Anagenesis - It is the gradual evolution of a species that continues to exist as an interbreeding population.

Cladogenesis - This occurs when there is branching or splitting, leading to two or more lineages and resulting in separate species. 

1.0Introduction to Organic Evolution

Organic evolution is the theory that contemporary plant and animal species have evolved from pre-existing forms, with observable differences between ancestors and descendants arising from modifications across successive generations. While Charles Darwin (1809–1882) is often associated with this theory, he did not originate the idea. Earlier thinkers, such as the French zoologist Jean Baptiste de Lamarck (1744–1829), a pioneer in invertebrate palaeontology, and Erasmus Darwin (1744–1802), Charles's grandfather, also considered it. However, the concept of organic evolution did not gain widespread acceptance before Charles Darwin's time due to a lack of crucial data and the absence of the Huttonian idea of geologic time, both essential for supporting evolutionary theory. Charles Darwin's significant contribution was the introduction of a mechanism—natural selection—that explained how evolutionary changes could occur.

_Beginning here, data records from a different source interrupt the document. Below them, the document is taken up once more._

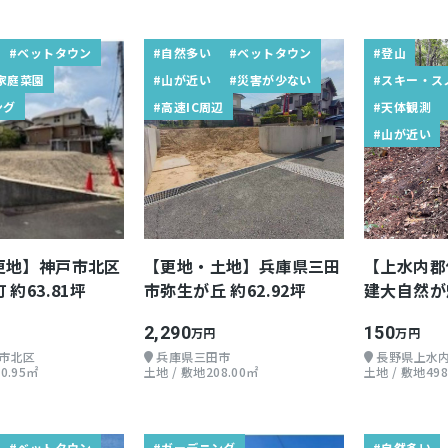
#ベットタウン
#自然多い
#ベットタウン
#登山
家庭菜園
#山が近い
#災害が少ない
#スキー・ス
ング
#高速IC周辺
#天体観測
#山が近い
更地】神戸市北区
【更地・土地】兵庫県三田
【上水内郡
約63.81坪
市弥生が丘 約62.92坪
建大自然が
移住してみ
2,290
150
万円
万円
市北区
兵庫県三田市
長野県上水
0.95㎡
土地 / 敷地208.00㎡
土地 / 敷地498
#ベットタウン
#ガーデニング
#自然多い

2.0Organic Evolution Definition

This theory suggests that environmental conditions in nature are constantly changing. Organisms possess an inherent ability to adjust to these changing conditions, a trait known as adaptability or adaptation. These adaptive changes in organisms drive the evolution and the emergence of new species. As these changes result from adaptations, the newly formed species are typically better adapted and more organized than their ancestors.

3.0Theories of Organic Evolution

Lamarckism/theory of inheritance of acquired characters 

A French naturalist proposed the first logical theory of evolution, Jean Baptiste de Lamarck (1744-1829) 

Book: Philosophie Zoologique (1809)

Basic concepts of Lamarckism- 

(i) Internal vital forces: Due to some internal vital forces, all organisms tend to increase the size of their organs or entire body.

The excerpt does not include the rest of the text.